• GIVEN INFORMATION:
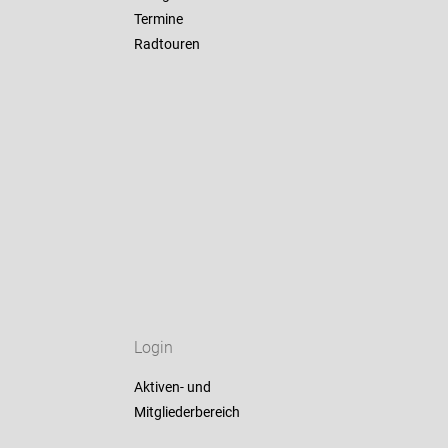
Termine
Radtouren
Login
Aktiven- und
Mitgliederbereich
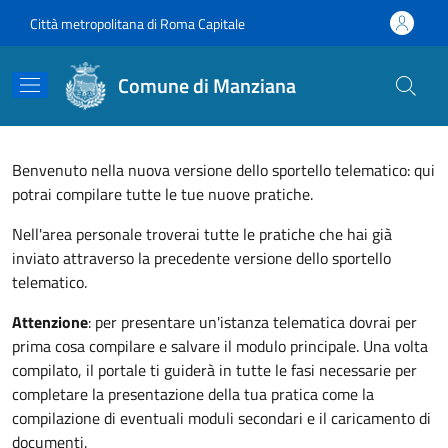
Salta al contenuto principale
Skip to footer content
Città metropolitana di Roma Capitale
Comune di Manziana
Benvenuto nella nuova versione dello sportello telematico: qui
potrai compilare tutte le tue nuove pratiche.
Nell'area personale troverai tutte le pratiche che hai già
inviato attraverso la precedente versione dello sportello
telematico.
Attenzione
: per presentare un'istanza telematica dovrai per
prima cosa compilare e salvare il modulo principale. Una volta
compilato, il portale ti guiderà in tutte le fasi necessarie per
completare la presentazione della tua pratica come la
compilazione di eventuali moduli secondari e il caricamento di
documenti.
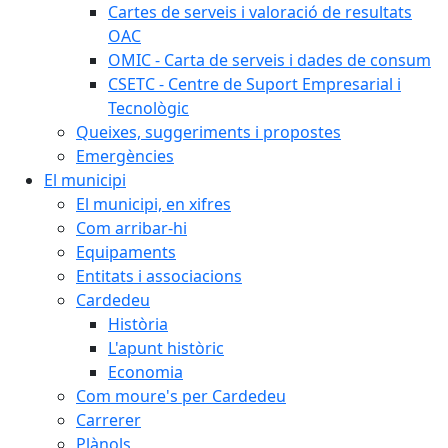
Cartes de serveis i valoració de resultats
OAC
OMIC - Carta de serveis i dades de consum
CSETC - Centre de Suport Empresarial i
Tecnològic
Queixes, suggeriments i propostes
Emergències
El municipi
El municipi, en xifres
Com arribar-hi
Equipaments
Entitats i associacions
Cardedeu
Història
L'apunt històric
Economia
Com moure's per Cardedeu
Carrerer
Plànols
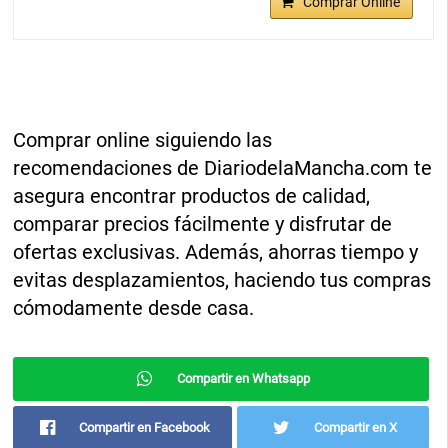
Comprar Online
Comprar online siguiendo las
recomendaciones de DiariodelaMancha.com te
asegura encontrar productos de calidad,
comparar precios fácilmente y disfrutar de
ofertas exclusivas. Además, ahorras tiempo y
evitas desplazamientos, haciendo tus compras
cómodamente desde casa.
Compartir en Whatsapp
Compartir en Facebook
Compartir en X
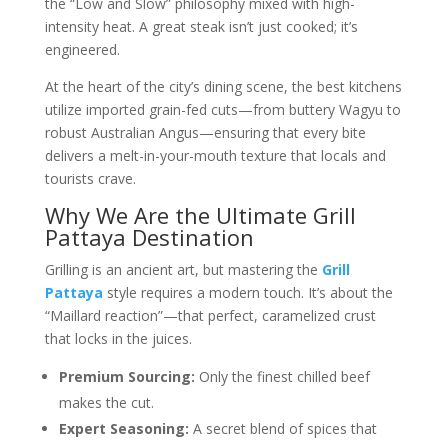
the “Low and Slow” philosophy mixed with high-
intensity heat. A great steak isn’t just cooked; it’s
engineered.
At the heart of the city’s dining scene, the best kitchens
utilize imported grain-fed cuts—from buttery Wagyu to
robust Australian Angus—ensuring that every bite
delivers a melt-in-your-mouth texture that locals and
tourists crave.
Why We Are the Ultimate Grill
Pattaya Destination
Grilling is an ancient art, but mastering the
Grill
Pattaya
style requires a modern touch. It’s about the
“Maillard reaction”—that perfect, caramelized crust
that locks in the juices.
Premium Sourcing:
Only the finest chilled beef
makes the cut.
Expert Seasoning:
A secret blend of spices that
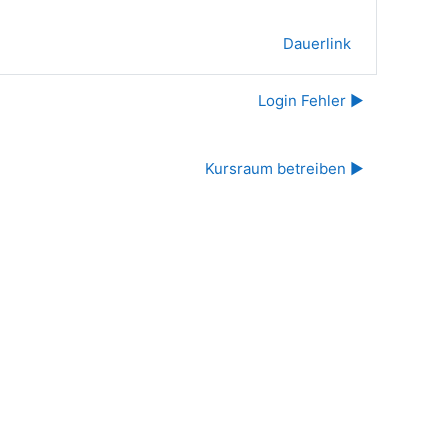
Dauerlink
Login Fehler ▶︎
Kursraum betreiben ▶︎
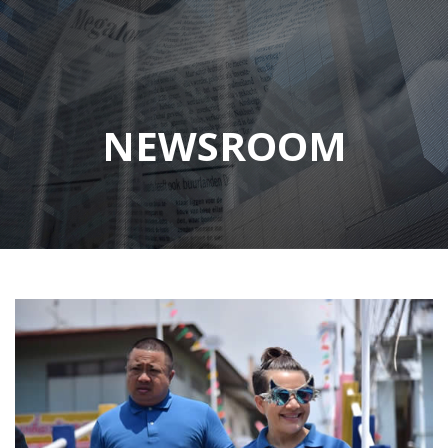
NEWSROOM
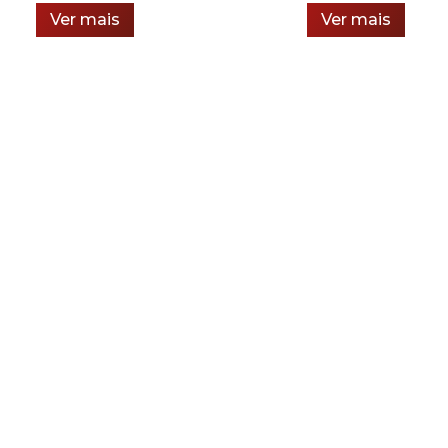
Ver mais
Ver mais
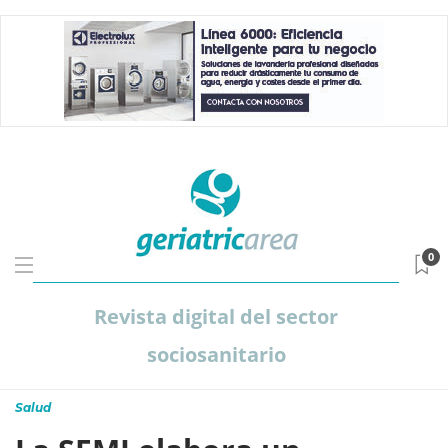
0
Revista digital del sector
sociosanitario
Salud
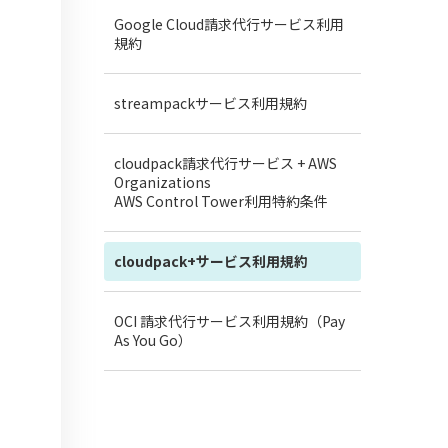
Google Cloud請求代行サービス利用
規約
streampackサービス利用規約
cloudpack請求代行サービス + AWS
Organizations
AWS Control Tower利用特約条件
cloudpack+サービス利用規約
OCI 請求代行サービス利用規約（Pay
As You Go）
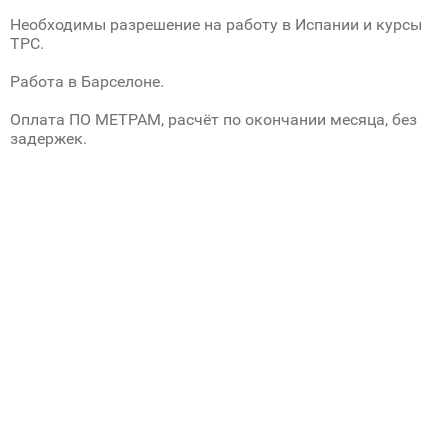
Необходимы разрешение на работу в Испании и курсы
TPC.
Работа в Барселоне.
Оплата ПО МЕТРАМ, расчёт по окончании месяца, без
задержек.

• EXERCISE PROMPT: Take the line containing "ofertas exclusivas. Además, ahorras tiempo y" and every line after it up to the end of the entries, and quote them exactly. Both ends count; the pictures do not.

• COMPLETED EXERCISE:
ofertas exclusivas. Además, ahorras tiempo y
evitas desplazamientos, haciendo tus compras
cómodamente desde casa.
Compartir en Whatsapp
Compartir en Facebook
Compartir en X
the “Low and Slow” philosophy mixed with high-
intensity heat. A great steak isn’t just cooked; it’s
engineered.
At the heart of the city’s dining scene, the best kitchens
utilize imported grain-fed cuts—from buttery Wagyu to
robust Australian Angus—ensuring that every bite
delivers a melt-in-your-mouth texture that locals and
tourists crave.
Why We Are the Ultimate Grill
Pattaya Destination
Grilling is an ancient art, but mastering the
Grill
Pattaya
style requires a modern touch. It’s about the
“Maillard reaction”—that perfect, caramelized crust
that locks in the juices.
Premium Sourcing:
Only the finest chilled beef
makes the cut.
Expert Seasoning:
A secret blend of spices that
Dauerlink
Login Fehler ▶︎
Kursraum betreiben ▶︎
NEWSROOM
Ver mais
Ver mais
0
Revista digital del sector
sociosanitario
Salud
Google Cloud請求代行サービス利用
規約
streampackサービス利用規約
cloudpack請求代行サービス + AWS
Organizations
AWS Control Tower利用特約条件
cloudpack+サービス利用規約
OCI 請求代行サービス利用規約（Pay
As You Go）
Необходимы разрешение на работу в Испании и курсы
TPC.
Работа в Барселоне.
Оплата ПО МЕТРАМ, расчёт по окончании месяца, без
задержек.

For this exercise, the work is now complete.